Tuesday, 11 September 2007

Existential Youth Violence

I was listening to a podcast about youth violence at parties. One of the guests, a researcher at Griffith University, said that as a survey response to the question "Is violence an acceptable method of solving problems?" the respondents overwhelmingly say that it is not. However, research showed that when the context changes through the addition of alcohol and unfamiliar social situations (e.g., a party with gatecrashers, a party including people who don't normally socialise, etc.) then violence is more likely to erupt.

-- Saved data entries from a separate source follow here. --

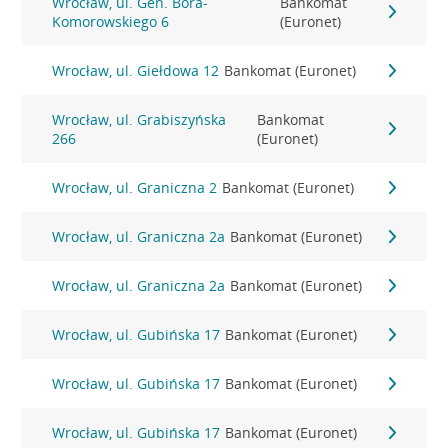
Wrocław, ul. Gen. Bora-
Bankomat
Komorowskiego 6
(Euronet)
Wrocław, ul. Giełdowa 12
Bankomat (Euronet)
Wrocław, ul. Grabiszyńska
Bankomat
266
(Euronet)
Wrocław, ul. Graniczna 2
Bankomat (Euronet)
Wrocław, ul. Graniczna 2a
Bankomat (Euronet)
Wrocław, ul. Graniczna 2a
Bankomat (Euronet)
Wrocław, ul. Gubińska 17
Bankomat (Euronet)
Wrocław, ul. Gubińska 17
Bankomat (Euronet)
Wrocław, ul. Gubińska 17
Bankomat (Euronet)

There appear to be two factors at work here. One of them is chemical and the other is social. The chemical one is easy: the presence of alcohol as contributing to violence. It is no secret that alcohol lowers inhibitions and self-control. A sober feeling of sexual attraction can become a drunken feeling of sexual arousal. A sober feeling of embarassament from a tease can become a drunken feeling of anger. The potential list of examples is as endless as the range of human emotion. I don't think that the solution is prohibition or abstinence. Admittedly, this reduction in self-control is probably part of the reason that in Australia there is an age limit for the consumption of alcohol. There is an assumption that people develop greater emotional maturity (including self-control) with aging. I think it is fair to say that this is not a universal law. There are some very mature teenagers and some very emotionally stunted adults. If anything, this is a call for moderation and some kind of sober presence. People need a designated driver, not just to get them home, but to act as an inhibitor for losing control. Alcohol, when consumed in moderation, has been counted as a blessing and a joy for centuries. When consumed in excess, it is an evil that causes more social harm than heroin or methamphetamines.

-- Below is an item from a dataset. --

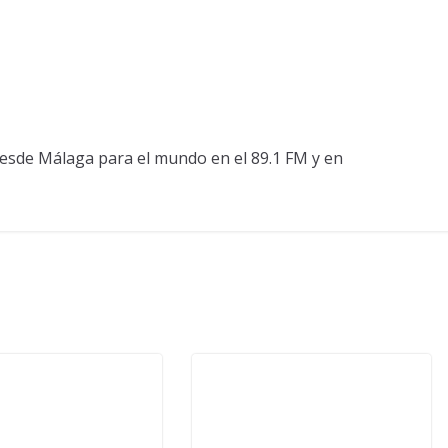
esde Málaga para el mundo en el 89.1 FM y en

The second factor is social, or existential. That is to say, the behaviour of the individual changes as the social and environmental context changes. Wittgenstein would suggest that this is because the language game has changed, and therefore the rules by which the participants play has changed. Context (the language game) dictates how the participants play. Alternatively, this can be viewed as a matter of how people behave in the moment, in the instant of the action. In that moment, the violent act has created a violent person. The perception of that person as held by onlookers is immediately changed. We see this in statements like, "I never knew he was a violent person" or the even more delusional statement from the perpetrator, "I'm not a violent person. I don't know why I did that."

It is an existential truth that the act defines the being, that existence precedes essence. Perhaps Forrest Gump said it well, "Stupid is as stupid does." Violent is as violent does.

And yet, once the person is removed from the context (the presence of antagonistic strangers, the excessive consumption of alcohol, etc.), they cease to be a violent being. The violence is a product of that person in that context. Strategies to stop this kind of violence must take that into consideration. Any less and the solution will be false.